20260131 - Lyrica Massilia

Misa Tango marseillais à la Basilique Notre-Dame de la Garde.


Photo © Lyrica Massilia

Week-end hispanisant pour Lyrica Massilia.

Vendredi, au centre Solea, nous assistions à une soirée flamenco d’une intensité rare : la sublime bailaora Susana Casas y dansait, portée par l’orchestre qui l’accompagnait, Alberto Garcia, Emilio Cortes au chant, Juan Luis Fernández aux percussions, et surtout l’extraordinaire guitariste Manuel Perez.

Le lendemain, c’est dans le cadre majestueux de Notre-Dame de la Garde que nous nous rendions pour une Misa Tango tout aussi saisissante.

Œuvre spectaculaire du compositeur argentin Martín Palmeri, créée en 1996, la Misa Tango (ou Misa a Buenos Aires) mêle le texte liturgique de la messe catholique à l’énergie et à la sensualité du tango argentin.
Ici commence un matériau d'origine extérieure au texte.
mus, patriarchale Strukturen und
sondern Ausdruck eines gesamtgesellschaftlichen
Il faisait très froid sur les hauteurs de la basilique. Les jeunes musiciens du quatuor de l’Orchestre Rives de Méditerranée, chargés de l’accompagnement, tentaient de se réchauffer les mains. Le public, très nombreux, admirait les ex-voto, les tableaux et les décors des plafonds, dans l’attente de l’arrivée du Chœur Cantabile et des musiciens argentins : Fabián Carbone au bandonéon, José Luis De Miguel au piano, leur chef Rafael Lamas, et la soprano, dont on reparlera certainement, Daniela Tabernig.


Photo © Lyrica Massilia

Le père Olivier prenait la parole et invitait à « prendre de la hauteur ». Le lieu, ce soir-là, s’y prêtait pleinement.

La soirée s’ouvrait sur une aria à l’atmosphère presque mariale. La soprano imposait d’emblée un timbre ample, un vibrato souple, une émotion immédiate. La direction, très fluide, laissait respirer les phrases. Le quatuor séduisait par sa tenue et sa justesse.
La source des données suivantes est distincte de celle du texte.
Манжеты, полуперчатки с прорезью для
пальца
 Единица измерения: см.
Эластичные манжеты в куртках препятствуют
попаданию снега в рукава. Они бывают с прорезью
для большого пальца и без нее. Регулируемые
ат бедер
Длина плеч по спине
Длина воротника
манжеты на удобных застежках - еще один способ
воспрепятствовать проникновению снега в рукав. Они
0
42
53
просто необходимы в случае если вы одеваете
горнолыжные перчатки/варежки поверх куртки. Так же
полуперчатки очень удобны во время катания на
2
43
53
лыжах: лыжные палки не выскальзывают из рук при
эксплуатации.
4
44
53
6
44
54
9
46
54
L’entrée du bandonéon constituait l’un des moments forts de la soirée : profondément mélancolique, d’une grande intensité expressive, le jeu de Fabián Carbone, habité, captait aussitôt l’écoute. Superbe.
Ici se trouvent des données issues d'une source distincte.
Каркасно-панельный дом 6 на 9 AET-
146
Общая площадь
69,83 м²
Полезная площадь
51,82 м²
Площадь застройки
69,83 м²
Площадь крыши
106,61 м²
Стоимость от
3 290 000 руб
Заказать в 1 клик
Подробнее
Puis le chœur pénétrait, majestueux. Cinquante-trois chanteurs entonnaient le Kyrie, qui frappait par son ampleur et sa présence. Le bandonéon y était, une fois encore, remarquable. Le chant choral donnait à cette œuvre parfois qualifiée d’iconoclaste une dimension sacrée presque monumentale. La direction restait d’une grande souplesse ; la gestique ample du chef accompagnait la respiration collective.

La Misa Tango déroulait ensuite ses différents mouvements. La soprano Daniela Tabernig, d’une maîtrise remarquable, émouvait par la profondeur de son chant, la beauté de ses médiums parfaitement maîtrisés et ce vibrato exquis qu’elle usait avec intelligence. Les aigus étaient clairs, purs, jamais ostentatoires. Central dans cet édifice musical, le bandonéon apportait tour à tour mélancolie et gravité. Il faut dire que Fabián Carbone est un remarquable musicien. Les violons étaient très beaux ; le violoncelle, grave, presque taciturne, donnait son rythme à l’ensemble avant que les pupitres du chœur ne se répondent et ne remplissent l’immense nef.


Photo © Lyrica Massilia

Le chœur, impeccable, apparaissait formidablement préparé par la cheffe de chœur Isabelle Lopez. Les pupitres étaient équilibrés, d’une grande justesse d’ensemble. Le piano, à l’évidence mal placé, se révélait malheureusement peu audible. Dommage : le solo de José Luis De Miguel qui ouvrait le Sanctus laissait deviner la délicatesse, l’émotion et la qualité de ce musicien.

La dernière note envolée, l’ovation a éclaté. Les anges ont attendu.